*EXERCISE DETAILS*: Pull out every line with the word "Visalberghi" from the entries below.

---------- DATA SHOWN

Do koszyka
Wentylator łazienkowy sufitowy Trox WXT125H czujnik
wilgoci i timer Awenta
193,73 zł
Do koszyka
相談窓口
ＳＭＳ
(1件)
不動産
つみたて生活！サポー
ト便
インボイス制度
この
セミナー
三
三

--------------------
---------- DATA SHOWN

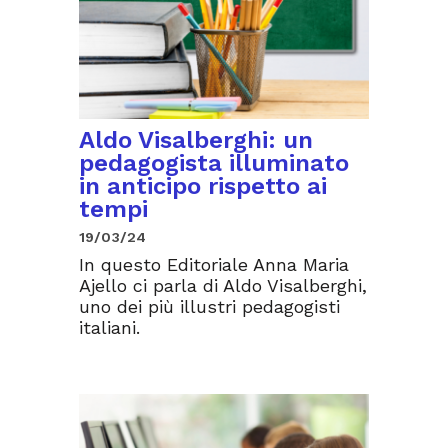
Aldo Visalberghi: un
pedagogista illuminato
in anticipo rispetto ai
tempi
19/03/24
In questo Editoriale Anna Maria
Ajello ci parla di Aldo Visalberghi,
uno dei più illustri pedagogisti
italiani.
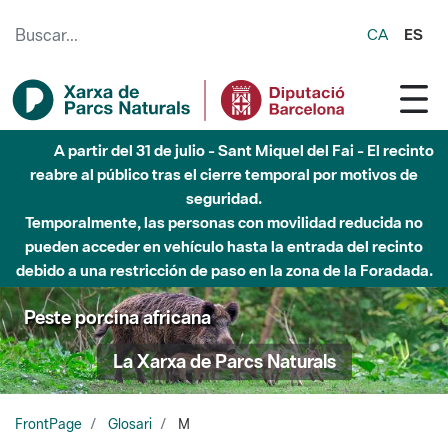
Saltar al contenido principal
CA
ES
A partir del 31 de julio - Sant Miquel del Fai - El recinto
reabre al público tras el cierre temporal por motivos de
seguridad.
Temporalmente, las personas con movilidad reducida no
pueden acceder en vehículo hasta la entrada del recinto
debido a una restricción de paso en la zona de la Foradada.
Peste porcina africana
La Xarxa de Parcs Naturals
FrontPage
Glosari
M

--------------------

*ANSWER TO THIS PROBLEM*:
Aldo Visalberghi: un
Ajello ci parla di Aldo Visalberghi,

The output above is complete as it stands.